Patients taking diuretics do not need constant intake of K. However, when taking diuretics, it is necessary to monitor the plasma K level, especially in patients with decreased left ventricular function, taking digoxin, in the presence of diabetes mellitus, in patients with asthma receiving beta-agonists. Triamterene at a dose of 100 mg orally once a day or spironolactone at a dose of 25 mg orally do not increase the excretion of K and can be taken by patients who develop hypokalemia, but who cannot refuse to take diuretics. If hypokalemia develops, K replacement is necessary. If the K level is less than 3 mEq / L, oral administration of KCI is necessary. Since a decrease in the plasma K level by 1 mEq / L correlates with a total K deficit in the body of 200-400 mEq, an intake of 20-80 mEq / day is necessary for several days to correct the deficit. When resuming feeding after a prolonged fast, it may be necessary to take K supplements for several weeks.

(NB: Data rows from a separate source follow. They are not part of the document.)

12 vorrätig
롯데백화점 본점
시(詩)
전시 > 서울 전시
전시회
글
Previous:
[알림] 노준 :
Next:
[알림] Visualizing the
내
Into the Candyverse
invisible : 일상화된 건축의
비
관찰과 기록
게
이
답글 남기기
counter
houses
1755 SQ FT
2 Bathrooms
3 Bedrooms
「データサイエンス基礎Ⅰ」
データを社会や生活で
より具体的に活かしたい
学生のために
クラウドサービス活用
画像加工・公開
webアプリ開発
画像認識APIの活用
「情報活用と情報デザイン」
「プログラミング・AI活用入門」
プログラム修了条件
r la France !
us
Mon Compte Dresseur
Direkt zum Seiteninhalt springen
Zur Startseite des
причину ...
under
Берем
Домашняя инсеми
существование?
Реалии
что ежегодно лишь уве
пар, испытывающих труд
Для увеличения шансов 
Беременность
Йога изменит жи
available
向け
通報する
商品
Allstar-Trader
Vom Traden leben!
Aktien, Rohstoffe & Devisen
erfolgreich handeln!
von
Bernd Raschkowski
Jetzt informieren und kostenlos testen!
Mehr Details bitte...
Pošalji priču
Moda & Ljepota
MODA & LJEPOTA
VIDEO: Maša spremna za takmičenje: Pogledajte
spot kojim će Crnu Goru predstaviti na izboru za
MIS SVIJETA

Hypokalemia against the background of diuretic intake and Gitelman syndrome is rarely pronounced (from 3 to 3.5 mmol/l), and in patients not treated with digitalis, the above changes rarely lead to severe complications. Due to the concomitant loss of potassium in the urine and depletion of magnesium reserves, an electrolyte involved in the functioning of many enzymes that occur with the participation of adenosine triphosphate (ATP) and, accordingly, participate in the regulation of the cardiovascular and nervous systems, even a mild degree of hypokalemia should be corrected. In these situations, the physician's tactics should be aimed at discontinuing potassium-sparing diuretics (if possible given the patient's condition) or additionally prescribing potassium-sparing diuretics in combination with the administration of potassium preparations. A low sodium diet (70-80 mmol/day) also helps to reduce the severity of hypokalemia.

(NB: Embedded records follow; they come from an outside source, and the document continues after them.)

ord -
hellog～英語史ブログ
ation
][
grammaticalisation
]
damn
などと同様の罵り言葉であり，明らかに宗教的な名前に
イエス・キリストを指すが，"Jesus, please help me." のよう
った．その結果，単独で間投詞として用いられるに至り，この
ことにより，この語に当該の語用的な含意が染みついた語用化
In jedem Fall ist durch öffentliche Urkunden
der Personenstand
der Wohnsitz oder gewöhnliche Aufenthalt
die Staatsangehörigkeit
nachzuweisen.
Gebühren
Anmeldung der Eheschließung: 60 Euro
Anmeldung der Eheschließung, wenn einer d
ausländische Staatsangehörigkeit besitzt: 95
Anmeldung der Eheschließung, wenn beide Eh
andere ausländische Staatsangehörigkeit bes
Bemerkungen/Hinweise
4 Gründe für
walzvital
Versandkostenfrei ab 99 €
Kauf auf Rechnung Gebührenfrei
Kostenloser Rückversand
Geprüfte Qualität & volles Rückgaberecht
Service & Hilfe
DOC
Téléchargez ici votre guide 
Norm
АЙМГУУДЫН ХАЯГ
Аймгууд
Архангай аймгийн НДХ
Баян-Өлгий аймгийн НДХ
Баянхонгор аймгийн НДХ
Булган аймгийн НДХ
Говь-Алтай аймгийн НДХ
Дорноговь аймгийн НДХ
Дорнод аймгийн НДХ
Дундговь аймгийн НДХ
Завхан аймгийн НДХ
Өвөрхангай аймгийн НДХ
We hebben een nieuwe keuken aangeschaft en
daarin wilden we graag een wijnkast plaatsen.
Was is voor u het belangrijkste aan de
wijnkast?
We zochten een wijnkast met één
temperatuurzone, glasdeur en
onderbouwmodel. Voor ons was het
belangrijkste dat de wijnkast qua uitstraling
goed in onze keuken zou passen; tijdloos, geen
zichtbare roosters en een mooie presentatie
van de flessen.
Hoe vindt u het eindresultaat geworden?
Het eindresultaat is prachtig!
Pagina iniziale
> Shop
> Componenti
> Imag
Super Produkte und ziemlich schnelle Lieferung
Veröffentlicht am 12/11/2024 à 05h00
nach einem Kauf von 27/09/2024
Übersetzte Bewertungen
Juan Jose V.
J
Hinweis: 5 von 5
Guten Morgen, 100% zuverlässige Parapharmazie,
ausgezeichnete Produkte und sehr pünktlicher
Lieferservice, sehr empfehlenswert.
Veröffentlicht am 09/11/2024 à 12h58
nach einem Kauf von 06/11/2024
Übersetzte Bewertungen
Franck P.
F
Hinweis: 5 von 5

In cases of more severe and poorly corrected hypokalemia, potassium homeostasis is normalized by administering large doses of potassium chloride orally in combination with potassium-sparing diuretics (amiloride, triamterene, or spironolactone).

Treatment of hypokalemia in metabolic alkalosis involves the use of potassium chloride, and in the treatment of renal tubular acidosis - potassium bicarbonate. Intravenous administration of these drugs is justified in the case of severe hypokalemia (serum potassium concentration less than 2.5 mmol/l and the presence of clinical signs of potassium deficiency - changes in the electrocardiogram, muscle weakness). The named potassium preparations are administered intravenously in doses that provide potassium intake at a concentration of 0.7 mmol/kg over 1-2 hours.

In case of severe hypokalemia (serum potassium below 2.0 mmol/l) or development of arrhythmia, the dose of administered potassium is increased to 80-100 mmol/l. It should be remembered that the introduction of potassium into a peripheral vein at a dose exceeding 60 mmol/l, even at a low rate of administration (5-10 mmol/h), is extremely painful. If rapid intravenous administration of potassium is necessary, the femoral vein can be used. In the development of urgent conditions, potassium solutions are administered at a rate exceeding the calculated rate of potassium loss (from 20 to 60 mmol/h). The administered potassium is initially distributed in the extracellular fluid and then enters the cell. Intensive treatment of hypokalemia is stopped when the degree of hypokalemia no longer poses a threat to the patient's life. This is usually achieved by administering about 15 mmol of potassium in 15 minutes. Subsequently, the potassium deficiency is replenished more slowly under constant monitoring of the electrocardiogram and its level in the blood serum.